4 Ways to Make Sure the IRS Knows You’re Giving

You can trust that we maintain strict editorial integrity in our writing and assessments; however, we receive compensation when you click on links to products from our partners and get approved. Here's how we make money.

The gist: When you give to charity this year, be sure to follow these steps to get a tax break come April.

Your donations don’t just help the receiving charity; they bring you numerous benefits as well. Aside from the simple pleasure of knowing you’re helping something bigger than yourself, you also receive a deduction from the IRS on this year’s taxes. But, of course, you have to document your donations carefully, and make sure to follow their guidelines. And fill out their forms. And stay under their limits. Here are NerdWallet’s tips on getting on the IRS’s good side, as well as karma’s.

1. Donate to an eligible organization

The IRS only allows you to deduct donations to a set list of organizations, viewable here. The list includes 501(c)(3) organizations, which are considered public charities. 501(c)(4) organizations can spend a good portion of their revenue on lobbying, and not all donations are tax-deductible.

As far as the tax man is concerned, time isn’t money: you can’t claim a deduction for time spent volunteering.

2. Get your papers in order

If you can’t prove it, don’t deduct it. The IRS requires a bank record, payroll deduction record, or written acknowledgement from the charity; non-cash contributions of $500 or more require that you fill out Form 8283. If you donate an item or group of similar items valued at $5,000 or more, you generally must have the item(s) appraised.
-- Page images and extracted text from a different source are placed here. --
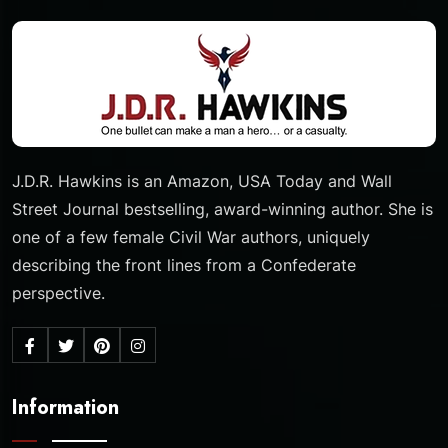
J.D.R. Hawkins is an Amazon, USA Today and Wall
Street Journal bestselling, award-winning author. She is
one of a few female Civil War authors, uniquely
describing the front lines from a Confederate
perspective.
Information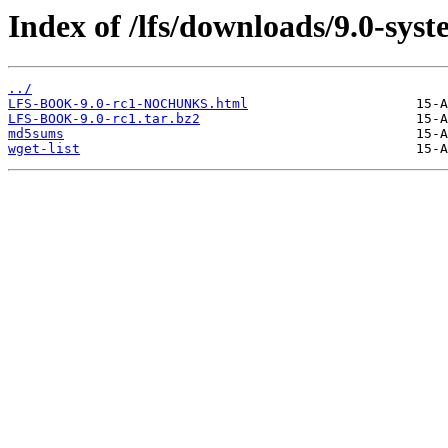
Index of /lfs/downloads/9.0-syst
../
LFS-BOOK-9.0-rc1-NOCHUNKS.html
LFS-BOOK-9.0-rc1.tar.bz2
md5sums
wget-list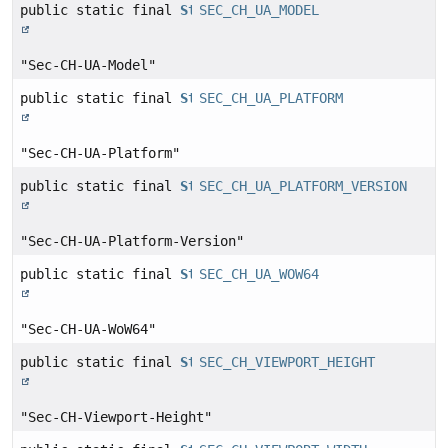
public static final
String
SEC_CH_UA_MODEL
"Sec-CH-UA-Model"
public static final
String
SEC_CH_UA_PLATFORM
"Sec-CH-UA-Platform"
public static final
String
SEC_CH_UA_PLATFORM_VERSION
"Sec-CH-UA-Platform-Version"
public static final
String
SEC_CH_UA_WOW64
"Sec-CH-UA-WoW64"
public static final
String
SEC_CH_VIEWPORT_HEIGHT
"Sec-CH-Viewport-Height"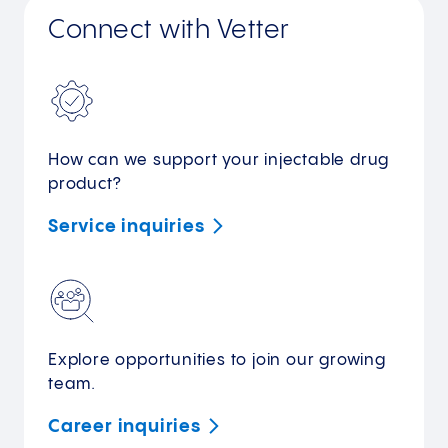
Connect with Vetter
How can we support your injectable drug
product?
Service
inquiries
Explore opportunities to join our growing
team.
Career
inquiries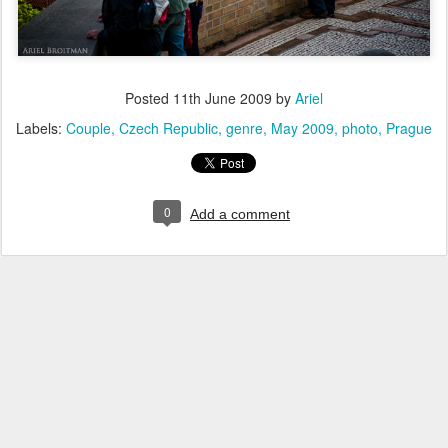
Posted
11th June 2009
by
Ariel
Labels:
Couple
Czech Republic
genre
May 2009
photo
Prague
0
Add a comment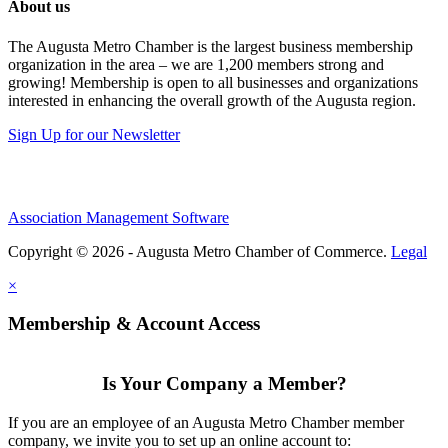
About us
The Augusta Metro Chamber is the largest business membership
organization in the area – we are 1,200 members strong and
growing! Membership is open to all businesses and organizations
interested in enhancing the overall growth of the Augusta region.
Sign Up for our Newsletter
Association Management Software
Copyright © 2026 - Augusta Metro Chamber of Commerce.
Legal
×
Membership & Account Access
Is Your Company a Member?
If you are an employee of an Augusta Metro Chamber member
company, we invite you to set up an online account to: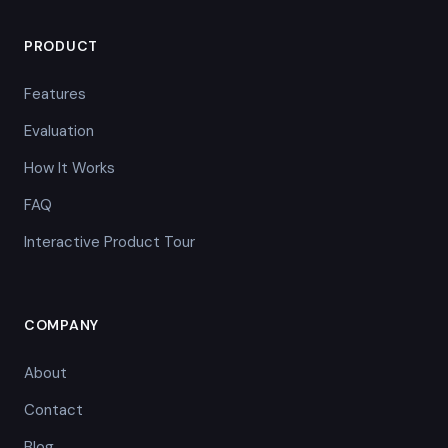
PRODUCT
Features
Evaluation
How It Works
FAQ
Interactive Product Tour
COMPANY
About
Contact
Blog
As a matter of practice, you should save the thank-you notes and acknowledgements of your donation that you get from the charity, even if the amount is less than $250. If you donated via text message, you can use your phone bill, as long as it includes:

  • The name of the organization
  • The date of the donation
  • The amount of the donation

3. Consider a donor-advised fund

Donor-advised funds are gaining in popularity, and can offer some advantages as compared to private funds. These advantages include: ease in calculating your deductions, less strict limits on how much of your income you can deduct, and privacy – private funds are required to disclose their tax forms, which can include donor information, while donor-advised funds allow for anonymous giving. They can also save you from the hassle, paperwork and disbursement restrictions on a private fund. Some examples include the Fidelity, Schwab and Vanguard charitable programs.

4. Know your limits

The lowest deduction limit is 20% of your adjusted gross income, so if you’re deducting less than that, you don’t need to worry. The IRS’s limits are byzantine at best, but here’s a brief summary.

50% organizations

  • The most you can deduct is 50% of your AGI. This 50% limit applies to donations made to:
  • Churches; educational organizations; hospitals; states, the government or Indian tribes; philanthropically oriented, publicly owned corporations, trusts, funds and foundations; and a few others.
  • If you donated your capital gain property, you can claim a deduction on up to 30% of your income.

30% organizations

  • Your donations to all other qualifying organizations that aren’t 50% organizations are capped at 30%. These include donations to veterans’ organizations, fraternities, and nonprofit cemeteries.
  • Your capital gain property deductions to 30% organizations are capped at 20% of your AGI.

Okay, that was confusing. But there is a clear hierarchy, though of course there are thousands of loopholes and exclusions. A good way to think of it is to put your deductions into buckets. Imagine you have four buckets, which only hold the amount you can deduct.

  • Bucket 1 represents the limit for capital gains contributions to 30% organizations
  • Bucket 2 represents the total limit for capital gains contributions
  • Bucket 3 represents the total limit for contributions to 30% organizations
  • Bucket 4 represents the total deduction limit

First, let’s say that your donation is 15% of your AGI. This goes into all four buckets, since it counts towards all four limits.

Now, you pour your capital gains contribution to 50% organizations. This only goes into Bucket 2 and 4, since the limits to 30% organizations don’t apply. Let’s say that you donated 10% of your AGI.

Now, you pour your non-capital gains contributions to 30% organizations into Buckets 3 and 4. The capital gains limits don’t apply, but the total 30% organization limit does. Let’s say that this makes up 20% of your AGI. Note that you can only deduct 15% of your AGI, since your capital gains donation of 15% of your AGI applies to the overall 30% organization limit as well.

Finally, let’s say that your non-capital gains to 50% organizations adds up to 5% of your AGI. You add that in to the last bucket.

It turns out that you can deduct donations up to 45% of your AGI, because even though you cumulatively donated 50% of your AGI, you donated 35% of your income to 30% organizations, which put you over the limit there.

Sound daunting? It shouldn’t be. Just remember that you aren’t donating so that you can get a tax deduction. If you’re feeling cynical, you’re donating because there are anthropological reasons to give gifts which include cementing your dominant position in society. But if you’re in the holiday spirit, you’re giving because it’s the right thing to do.